• [What is being asked]
Could you copy the records below exactly, leaving out any pictures?

──────── Source data ────────

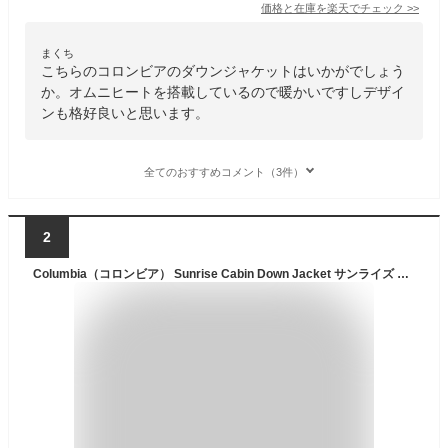
価格と在庫を
楽天
でチェック
>>
まくち
こちらのコロンビアのダウンジャケットはいかがでしょう
か。オムニヒートを搭載しているので暖かいですしデザイ
ンも格好良いと思います。
全てのおすすめコメント（3件）
2
Columbia（コロンビア） Sunrise Cabin Down Jacket サンライズ キャビン ダウン ジャケット オムニヒート インフィニティ 裏地 金色 ゴールド オムニテック 防水 軽量 軽い ダウンジャケット メンズ アウター マウンテン パーカー 冬 通勤 通学 【XE5842】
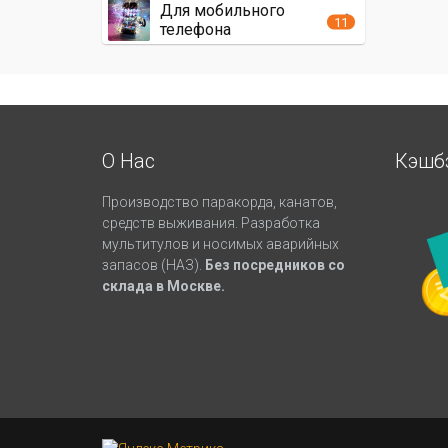
Для мобильного
11
телефона
О Нас
Кэшб
Производство паракорда, канатов,
средств выживания. Разработка
мультитулов и носимых аварийных
запасов (НАЗ).
Без посредников со
склада в Москве.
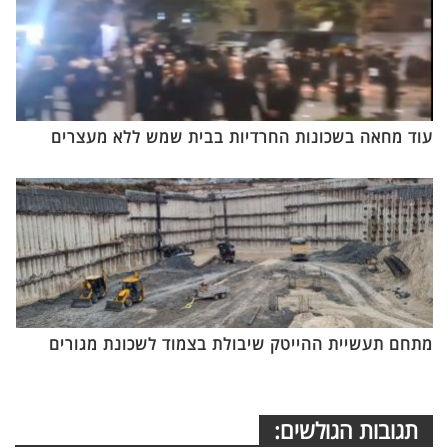
עוד מחאה בשכונות החרדיות בבית שמש ללא מעצרים
מתחם תעשיית ההייטק שיבולת בצמוד לשכונת מגורים
תגובות הגולשים:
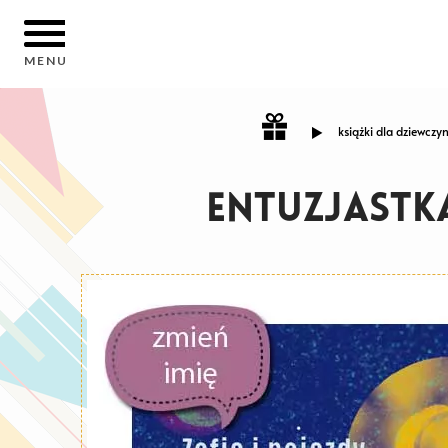
MENU
książki dla dziewczyn
Entuzjastk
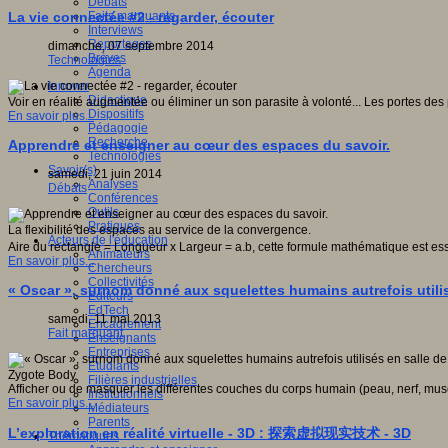
Débats
Faits marquants
La vie connectée #2 - regarder, écouter
Interviews
Reportages
dimanche, 07 septembre 2014
Brèves
Technologies
Agenda
Innover
Didactique
Voir en réalité augmentée ou éliminer un son parasite à volonté... Les portes des 
Dispositifs
En savoir plus...
Pédagogie
Recherche
Apprendre et enseigner au cœur des espaces du savoir.
Technologies
Savoir(s)
samedi, 21 juin 2014
Analyses
Débats
Conférences
Outils
Pratiques
La flexibilité des espaces au service de la convergence.
Acteurs de l'éducation
Aire du rectangle = Longueur x Largeur = a.b, cette formule mathématique est es
Animateurs
En savoir plus...
Chercheurs
Collectivités
« Oscar », surnom donné aux squelettes humains autrefois utilis
Editeurs
EdTech
samedi, 11 mai 2013
Encadrement
Fait marquant
Enseignants
Entreprises
Etudiants
Zygote Body
Filières industrielles
Afficher ou de masquer les différentes couches du corps humain (peau, nerf, mu
Institutionnels
En savoir plus...
Médiateurs
Parents
L’exploration en réalité virtuelle - 3D : 探索虚拟现实技术 - 3D
Thématiques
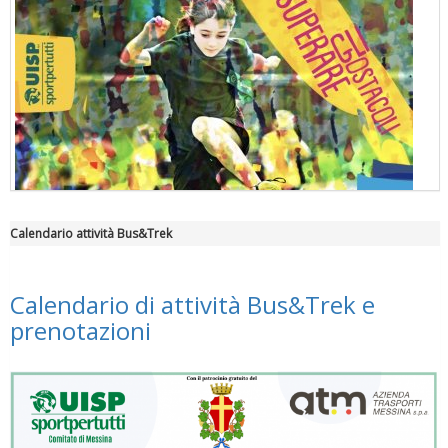
Calendario attività Bus&Trek
"Superare gli ostacoli": la relazione di Tiziano Pesce al CN Uisp
Calendario di attività Bus&Trek e
prenotazioni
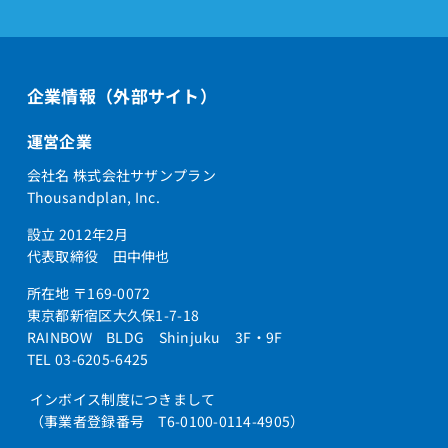
企業情報（外部サイト）
運営企業
会社名 株式会社サザンプラン
Thousandplan, Inc.
設立 2012年2月
代表取締役 田中伸也
所在地 〒169-0072
東京都新宿区大久保1-7-18
RAINBOW BLDG Shinjuku 3F・9F
TEL 03-6205-6425
インボイス制度につきまして
（事業者登録番号 T6-0100-0114-4905）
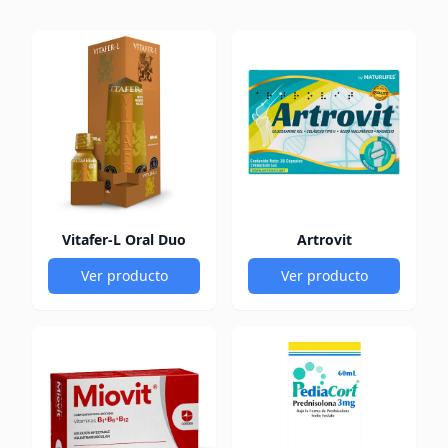
Vitafer-L Oral Duo
Artrovit
Ver producto
Ver producto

────────

• [Answer area]
価格と在庫を
楽天
でチェック
>>
まくち
こちらのコロンビアのダウンジャケットはいかがでしょう
か。オムニヒートを搭載しているので暖かいですしデザイ
ンも格好良いと思います。
全てのおすすめコメント（3件）
2
Columbia（コロンビア） Sunrise Cabin Down Jacket サンライズ キャビン ダウン ジャケット オムニヒート インフィニティ 裏地 金色 ゴールド オムニテック 防水 軽量 軽い ダウンジャケット メンズ アウター マウンテン パーカー 冬 通勤 通学 【XE5842】
Для мобильного
11
телефона
О Нас
Кэшб
Производство паракорда, канатов,
средств выживания. Разработка
мультитулов и носимых аварийных
запасов (НАЗ).
Без посредников со
склада в Москве.
עוד מחאה בשכונות החרדיות בבית שמש ללא מעצרים
מתחם תעשיית ההייטק שיבולת בצמוד לשכונת מגורים
תגובות הגולשים:
MENU
książki dla dziewczyn
Entuzjastk
Débats
Faits marquants
La vie connectée #2 - regarder, écouter
Interviews
Reportages
dimanche, 07 septembre 2014
Brèves
Technologies
Agenda
Innover
Didactique
Voir en réalité augmentée ou éliminer un son parasite à volonté... Les portes des 
Dispositifs
En savoir plus...
Pédagogie
Recherche
Apprendre et enseigner au cœur des espaces du savoir.
Technologies
Savoir(s)
samedi, 21 juin 2014
Analyses
Débats
Conférences
Outils
Pratiques
La flexibilité des espaces au service de la convergence.
Acteurs de l'éducation
Aire du rectangle = Longueur x Largeur = a.b, cette formule mathématique est es
Animateurs
En savoir plus...
Chercheurs
Collectivités
« Oscar », surnom donné aux squelettes humains autrefois utilis
Editeurs
EdTech
samedi, 11 mai 2013
Encadrement
Fait marquant
Enseignants
Entreprises
Etudiants
Zygote Body
Filières industrielles
Afficher ou de masquer les différentes couches du corps humain (peau, nerf, mu
Institutionnels
En savoir plus...
Médiateurs
Parents
L’exploration en réalité virtuelle - 3D : 探索虚拟现实技术 - 3D
Thématiques
Calendario attività Bus&Trek
"Superare gli ostacoli": la relazione di Tiziano Pesce al CN Uisp
Calendario di attività Bus&Trek e
prenotazioni
企業情報（外部サイト）
運営企業
会社名 株式会社サザンプラン
Thousandplan, Inc.
設立 2012年2月
代表取締役 田中伸也
所在地 〒169-0072
東京都新宿区大久保1-7-18
RAINBOW BLDG Shinjuku 3F・9F
TEL 03-6205-6425
インボイス制度につきまして
（事業者登録番号 T6-0100-0114-4905）
Vitafer-L Oral Duo
Artrovit
Ver producto
Ver producto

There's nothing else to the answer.